Cinquenta anos é quase a minha idade e 1967 foi também o ano em que surgiu Scott. Fomos envelhecendo os dois e tornámo-nos bons amigos. Eu ouço-o assiduamente, e ele, Scott Walker, nunca me nega o conforto das suas excelentes interpretações.
Scott Walker é uma paixão antiga. Curiosamente, quase nunca ouvi The Walker Brothers, pelo que estou em crer ter começado a aventura pelos territórios sonoros do músico de Ohio pelo lado menos óbvio. Quando o escutei pela primeira vez, pouca ideia tinha do enorme monumento que iria passar a conhecer. Nunca mais o larguei, obviamente, nem mesmo quando se foi aventurando por caminhos áridos e avessos à boa paz de espírito, como passou a acontecer sobretudo a partir de Climate of Hunter (1984) e Tilt (1995). Mas isso pouco importa para o texto presente, uma vez que a festa hoje faz-se com Scott, o primeiro dos quatro clássicos álbuns que Scott Walker lançou a solo nos três últimos anos da década de sessenta do século passado.

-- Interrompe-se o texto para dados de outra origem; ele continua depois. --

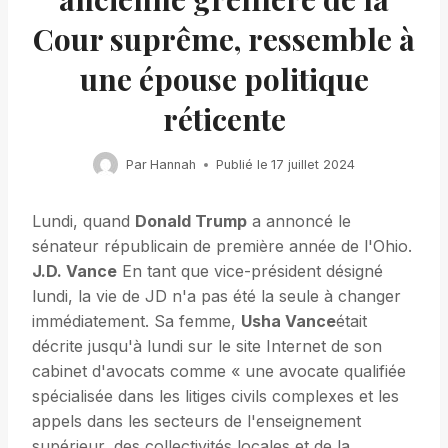
Cour suprême, ressemble à
une épouse politique
réticente
Par
Hannah
Publié le
17 juillet 2024
Lundi, quand
Donald Trump
a annoncé le
sénateur républicain de première année de l'Ohio.
J.D. Vance
En tant que vice-président désigné
lundi, la vie de JD n'a pas été la seule à changer
immédiatement. Sa femme,
Usha Vance
était
décrite jusqu'à lundi sur le site Internet de son
cabinet d'avocats comme « une avocate qualifiée
spécialisée dans les litiges civils complexes et les
appels dans les secteurs de l'enseignement
supérieur, des collectivités locales et de la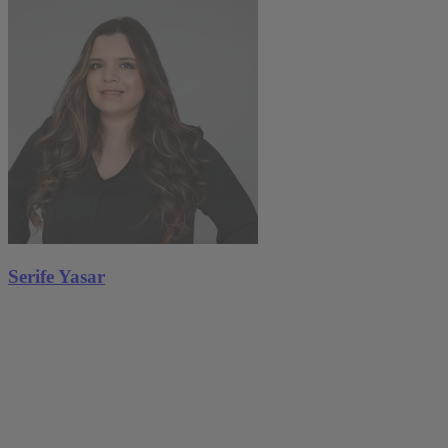
Serife Yasar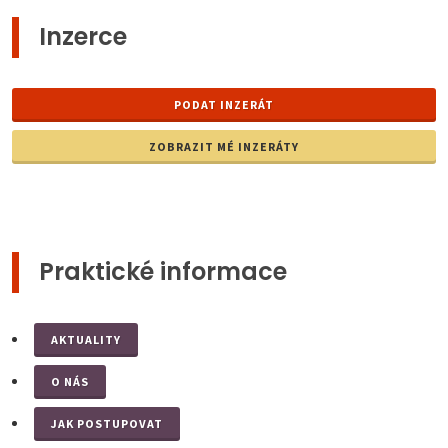
Inzerce
PODAT INZERÁT
ZOBRAZIT MÉ INZERÁTY
Praktické informace
AKTUALITY
O NÁS
JAK POSTUPOVAT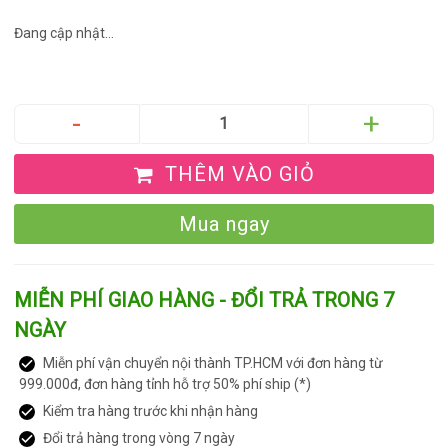
Đang cập nhật...
THÊM VÀO GIỎ
Mua ngay
MIỄN PHÍ GIAO HÀNG - ĐỔI TRẢ TRONG 7
NGÀY
Miễn phí vận chuyển nội thành TP.HCM với đơn hàng từ
999.000đ, đơn hàng tỉnh hỗ trợ 50% phí ship (*)
Kiểm tra hàng trước khi nhận hàng
Đổi trả hàng trong vòng 7 ngày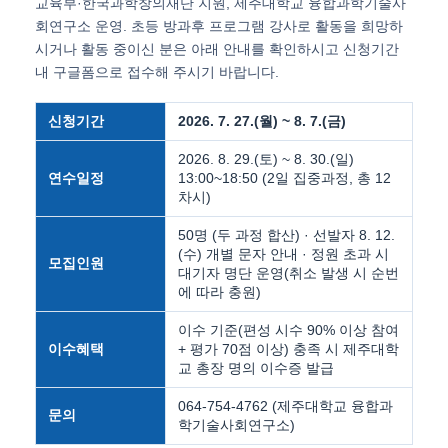
교육부·한국과학창의재단 지원, 제주대학교 융합과학기술사
회연구소 운영. 초등 방과후 프로그램 강사로 활동을 희망하
시거나 활동 중이신 분은 아래 안내를 확인하시고 신청기간
내 구글폼으로 접수해 주시기 바랍니다.
신청기간
2026. 7. 27.(월) ~ 8. 7.(금)
2026. 8. 29.(토) ~ 8. 30.(일)
연수일정
13:00~18:50 (2일 집중과정, 총 12
차시)
50명 (두 과정 합산) · 선발자 8. 12.
(수) 개별 문자 안내 · 정원 초과 시
모집인원
대기자 명단 운영(취소 발생 시 순번
에 따라 충원)
이수 기준(편성 시수 90% 이상 참여
이수혜택
+ 평가 70점 이상) 충족 시 제주대학
교 총장 명의 이수증 발급
064-754-4762 (제주대학교 융합과
문의
학기술사회연구소)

Scott é, sobretudo, um trabalho de intérprete, mais do que de compositor. Das doze canções que o disco encerra, apenas três são da sua autoria (assinadas como S. Engel), embora todas extraordinárias. Refiro-me a “Montague Terrace (In Blue)”, “Such a Small Love” e “Always Coming Back to You”. Todas as outras nove composições são covers (canções de bandas sonoras e apropriações para inglês de temas do grande ídolo de Scott Walker, o belga Jacques Brel, que Scott descreveu como “the most significant singer-songwriter in the world”). O músico lá tinha as suas razões… Na verdade, quando ouvimos “Mathilde”, “My Death” ou “Amsterdam” e as reconhecemos como canções do monstro sagrado que fez, entre outras, as imortais “Ne Me Quitte Pas”, “La Valse à Mille Temps” ou “Ces Gens La”, também é certo que reconhecemos nelas uma outra aura, uma outra marca da nova identidade que Scott Walker lhes deu. Parecem suas, não sendo suas, e isso não está ao alcance de muitos.

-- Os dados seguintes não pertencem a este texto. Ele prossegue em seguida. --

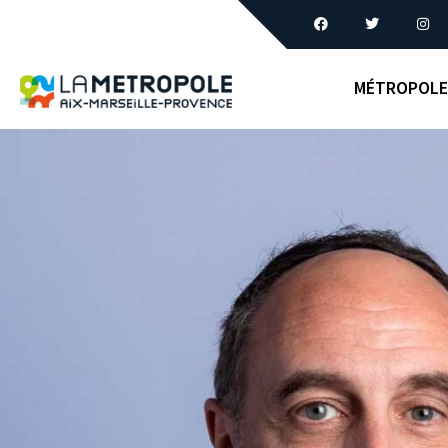
MÉTROPOLE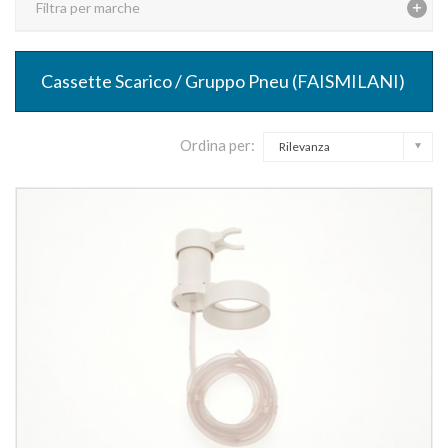
Filtra per marche
Cassette Scarico / Gruppo Pneu (FAISMILANI)
Ordina per:
Rilevanza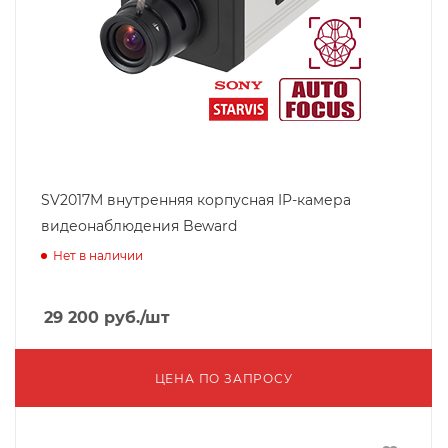
SV2017M внутренняя корпусная IP-камера
видеонаблюдения Beward
Нет в наличии
29 200
руб.
/шт
ЦЕНА ПО ЗАПРОСУ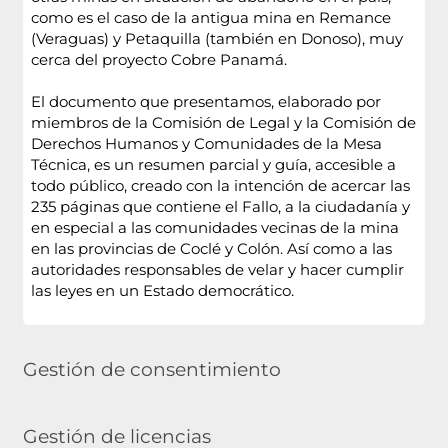
como es el caso de la antigua mina en Remance
(Veraguas) y Petaquilla (también en Donoso), muy
cerca del proyecto Cobre Panamá.
El documento que presentamos, elaborado por
miembros de la Comisión de Legal y la Comisión de
Derechos Humanos y Comunidades de la Mesa
Técnica, es un resumen parcial y guía, accesible a
todo público, creado con la intención de acercar las
235 páginas que contiene el Fallo, a la ciudadanía y
en especial a las comunidades vecinas de la mina
en las provincias de Coclé y Colón. Así como a las
autoridades responsables de velar y hacer cumplir
las leyes en un Estado democrático.
Gestión de consentimiento
Gestión de licencias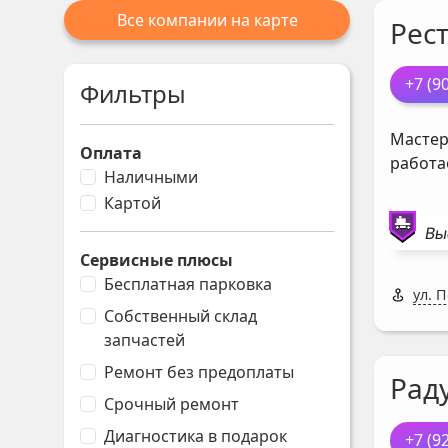
Все компании на карте
Рес
+7 (9
Фильтры
Мастер
Оплата
работа
Наличными
Картой
Вы
Сервисные плюсы
Бесплатная парковка
ул. 
Собственный склад
запчастей
Ремонт без предоплаты
Рад
Срочный ремонт
Диагностика в подарок
+7 (9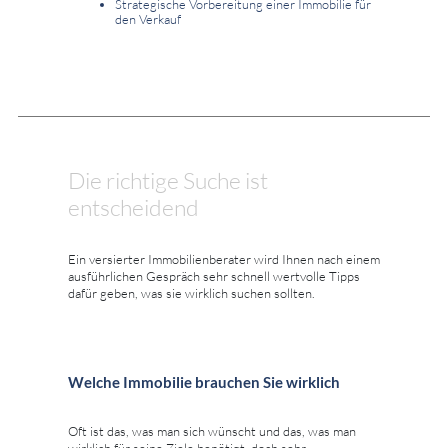
Strategische Vorbereitung einer Immobilie für
den Verkauf
Die richtige Suche ist
entscheidend
Ein versierter Immobilienberater wird Ihnen nach einem
ausführlichen Gespräch sehr schnell wertvolle Tipps
dafür geben, was sie wirklich suchen sollten.
Welche Immobilie brauchen Sie wirklich
Oft ist das, was man sich wünscht und das, was man
wirklich für seine Ziele benötigt, doch sehr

O álbum, como sabemos, foi um sucesso de vendas e também a crítica o soube incensar. Não foram surdos, nem a crítica nem o público, aos belos argumentos que Scott soube trazer ao mundo. Os arranjos, as orquestrações, a voz que se entrega a todas as canções como se fossem as últimas de uma vida, as escolhas criteriosas dos temas em apreço, tudo isso contribuiu para que o disco se tornasse um clássico instantâneo. Apesar de não o considerar o melhor dos quatro que fez quase de rajada antes do início dos seventies (tenho por Scott 4 um soft spot do tamanho do mundo, confesso), Scott é uma obra imorredoura, um terreno tão fértil e bom que nele tudo continua a florescer, quase cinquenta anos passados. E os frutos dessa colheita fazem-se notar noutros nomes que venero. Em muitos, até, mesmo sabendo que me vou esquecer de mencionar alguns. Desde David Bowie a David Sylvian, passando por Nick Cave, Julian Cope, The Divine Comedy, Tom Hickox ou Daniel Knox. Todos estes nomes sonantes (uns mais do que outros, é certo, mas todos de grande importância artística) devem algo a Scott Walker. Talvez nem tanto a Scott, mas também seguramente a este disco cinquentenário, uma vez que ele marca o arranque a solo de um crooner a quem todos os referidos nomes souberam fazer a devida vénia em tempo útil.
Scott Walker continua vivo, rompendo barreiras artísticas, misturando-se com nomes improváveis, fazendo trilhas sonoras, mostrando-se inquieto e bem ativo. Soube reinventar-se como poucos. Nesses ganhos, que foram alguns, não encontramos quaisquer ecos de Scott. Nem um único, garanto-vos. Mas também vos posso garantir que soprar as velas dos cinquenta anos deste trabalho (em setembro próximo, a dezasseis) é uma obrigação que temos, uma obrigação que qualquer amante da boa música não enjeitará. Comecemos agora, para ser ainda maior a festa!